In Singapore, self-driving development cars are getting a far tougher shakedown than they are in gentle real-world testing in places such as Arizona.
IEEE Spectrum on Monday opened the doors to the Center for Excellence for Testing and Research of AVs, or CETRAN, in Singapore, a 200-acre facility that can replicate producing severe tropical weather. The test center includes nearly everything a self-driving car may find on the real-world roads, albeit with a metal-frame structure that hovers over the car and can produce over 9 inches of rain per hour.

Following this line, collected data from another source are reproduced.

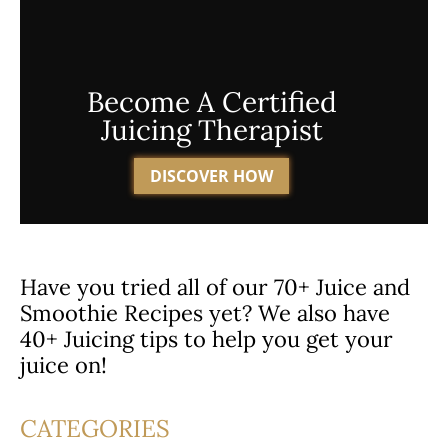
Become A Certified
Juicing Therapist
DISCOVER HOW
Have you tried all of our 70+ Juice and
Smoothie Recipes yet? We also have
40+ Juicing tips to help you get your
juice on!
CATEGORIES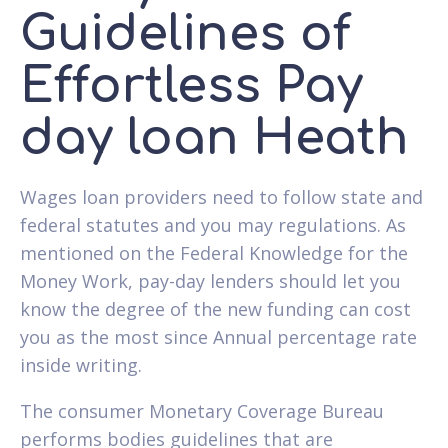
Guidelines of
Effortless Pay
day loan Heath
Wages loan providers need to follow state and
federal statutes and you may regulations. As
mentioned on the Federal Knowledge for the
Money Work, pay-day lenders should let you
know the degree of the new funding can cost
you as the most since Annual percentage rate
inside writing.
The consumer Monetary Coverage Bureau
performs bodies guidelines that are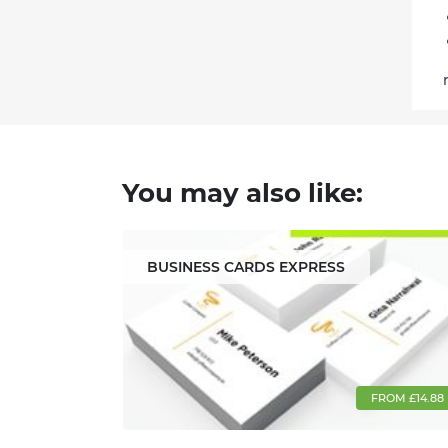
You may also like:
BUSINESS CARDS EXPRESS
FROM £14.88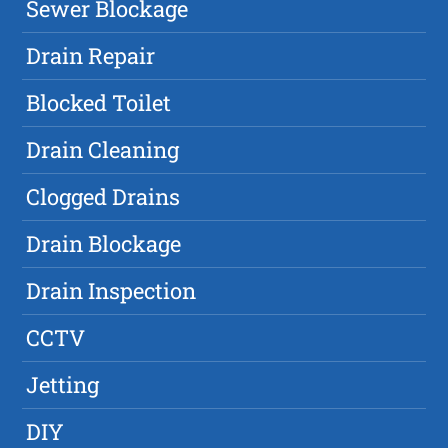
Sewer Blockage
Drain Repair
Blocked Toilet
Drain Cleaning
Clogged Drains
Drain Blockage
Drain Inspection
CCTV
Jetting
DIY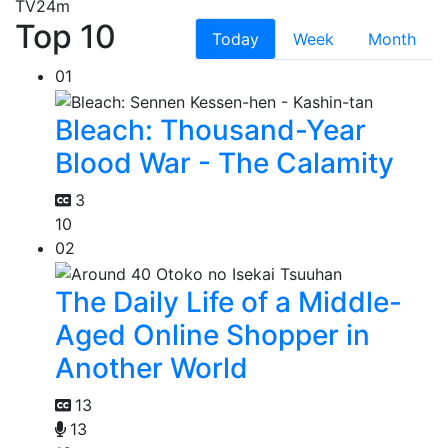
TV
24m
Top 10
Today
Week
Month
01
Bleach: Thousand-Year
Blood War - The Calamity
3
10
02
The Daily Life of a Middle-
Aged Online Shopper in
Another World
13
13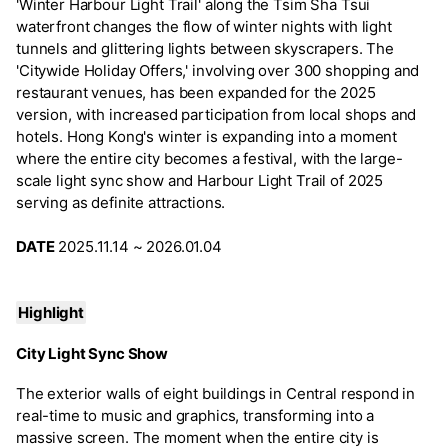
'Winter Harbour Light Trail' along the Tsim Sha Tsui
waterfront changes the flow of winter nights with light
tunnels and glittering lights between skyscrapers. The
'Citywide Holiday Offers,' involving over 300 shopping and
restaurant venues, has been expanded for the 2025
version, with increased participation from local shops and
hotels. Hong Kong's winter is expanding into a moment
where the entire city becomes a festival, with the large-
scale light sync show and Harbour Light Trail of 2025
serving as definite attractions.
DATE
2025.11.14 ~ 2026.01.04
Highlight
City Light Sync Show
The exterior walls of eight buildings in Central respond in
real-time to music and graphics, transforming into a
massive screen. The moment when the entire city is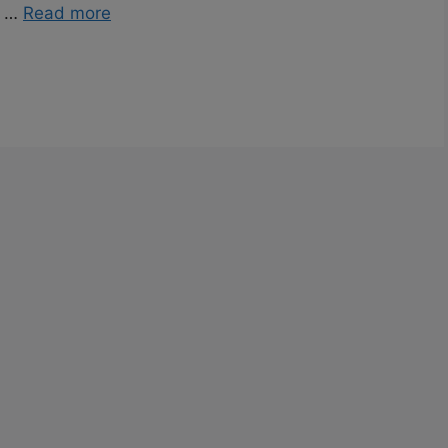
f …
Read more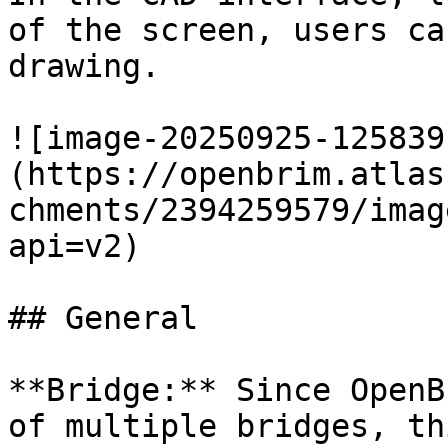
of the screen, users ca
drawing.

![image-20250925-125839
(https://openbrim.atlas
chments/2394259579/imag
api=v2)

## General

**Bridge:** Since OpenB
of multiple bridges, th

The giant showerhead simulates the torrential downpours that barrel down Singapore and produce flash floods. For self-driving cars, there are no sensors or radar that can handle these conditions today. It’s the CETRAN’s job to train autonomous vehicles for the worst tropical weather.
Niels de Boer, head of CETRAN, said detecting standing water poses enough of a challenge for self-driving cars, let alone determining how deep the puddle is. He added that rain can also interfere with radar and laser signals from lidar, which cuts a self-driving car’s ability to see. Worse, rain can also produce distorted images from cameras, which autonomous cars read as fog.
Although the hardware to overcome these challenges isn’t available yet, developers have already begun machine learning techniques to help cars learn these conditions at CETRAN.
For example, some developers chose fixed points such as tall buildings or poles that even during the heaviest rain can provide the self-driving car with data. Another development team applied a de-hazing filter for camera images to help the self-driving car see better in what the car considered fog. Another used machine learning to fill in the gaps from distorted data points and adjusted the algorithm accordingly.
Government backing has elevated Singapore’s status in the self-driving car development realm as the densely populated country looks to move toward shared vehicles and public transportation.